Wednesday, April 8, 2009

MySixWriMo Day 8

*****

Today marks the start of our second week. Are we still having fun or has this metamorphosed into work?

It’s a little bit of both for me, but I can’t complain over the results. I already have four winners and two with potential, if I rough them up a bit and make them step into line. Not bad for seven days worth of work.

As of this writing, the prompt from Robert Lee Brewer at Poetic Asides wasn’t available yet. I’ll check on it after my morning outing. Here’s the link to the blog, if you want to follow up yourselves:

http://blog.writersdigest.com/poeticasides/


And here’s today’s selection from The Writer’s Book of Matches (Writer’s Digest Books):

“Well, he said he was pretty drunk at the time.”


Write your six sentences. I’ll do the same. See you in the comments later.

6 comments:

Stephen said...

I won't even wait for the poet's prompt.

Bright Ideas

“Well, he said he was pretty drunk at the time.”

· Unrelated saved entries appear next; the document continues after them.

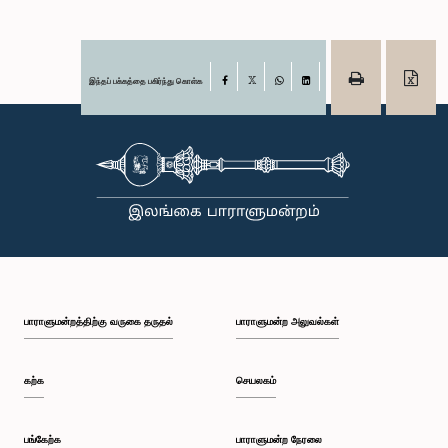
இந்தப் பக்கத்தை பகிர்ந்து கொள்க
Facebook
X
WhatsApp
LinkedIn
பாராளுமன்றத்திற்கு வருகை தருதல்
பாராளுமன்ற அலுவல்கள்
கற்க
செயலகம்
பங்கேற்க
பாராளுமன்ற நேரலை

I looked down at the mangled corpse and asked, “Who said it?”

“The other one did,” the patrolman said, “not admitting that he was drunk of course, since he was driving and all, but that his buddy, uh let’s see… Leonard Connors, the presently deceased, was the one who was drunk.”

I looked back at the beat-up Dodge at the side of the road, a set of skids on the asphalt where the idiot locked up his wheels to avoid a deer and was lucky enough not to roll the damn thing and kill himself as well. This was the second one in a month, the first one being some redneck out of Plainview who thought he could stand on the roof his buddy’s truck and ride it like it was a surfboard while singing “Dust in the Wind,” and now this second guy, who had apparently climbed through the cab’s sliding-glass window, saying he was “gonna take care of business,” and then stood out next to the open tailgate with his fly unzipped.

I shook my head, wondering where these guys got their bright ideas.

Greta Igl said...

Felt that one, Stephen. A high school kid died just around the corner from my house last summer, doing that surfing the car thing. What a tragedy.

I went for Brewer's Routine prompt. Don't look too close. You may see my life :) I want to retitle this. Any ideas?

Same Old

When Amanda was a baby, Carrie yearned for routine, for knowing when to wake and when to sleep. In the chaos of new motherhood, she longed for a slot to cook dinner, to exercise, to breathe, to make love.

The routine came all too soon, the daily activities that varied little from week to week: Mondays, the park; Tuesday, play at home; Wednesday, story hour; Thursday, lunch at Grandma’s; Friday, playdate. And in each of those days, their own aching subroutines, the three meals a day with the handful of tolerated menus, the same three movies, two books, one cry.

Mommy.

She returned: to her friends, her hobbies, her work, to some semblance of the girl she’d been before Amanda, but always with the understanding that everything must fit, no matter how large and unwieldy, inside the tight buckets of routine-- a time to play blocks, a time to read books, and even a tiny golden sliver to remember her freedom.

Stephen said...

No recommendations on a new title. I think the one you've got works just fine. Excellent piece BTW. Being parents, I wonder how my wife and I will adapt once the kiddos are grown. Fortunately, we've got time to plan for that.

Jane Banning said...

Nice job, Greta.
Adjusting to the upheaval is huge, then the routines get stifling, then everything changes again, and on and on.
At 18, Tyler is hardly home, but when he is, my routine changes to accommodate. And now the girlfriend comes here too and I feel my routines must shift in a different way.
OH! There's my story! I had not come up with a dang thing yet tonight.
Just a minute, I'll get back to you!
jb

Jane Banning said...

What came out was not about routine, so it's off-topic, but rather about the writing process. It's probably a mixed-metaphor mess, but something might come of it later.

Story Threads
Fleece and wool and words wind around me. I seek, write, delete. Ideas warm and form curving lines. The minutes twine, uncurl and shine, unbidden, unbroken. Then, finally, the open stretch. I reach and the story comes.

Greta Igl said...

I like the images in this, Jane. I like the idea of reaching for the story. Nice.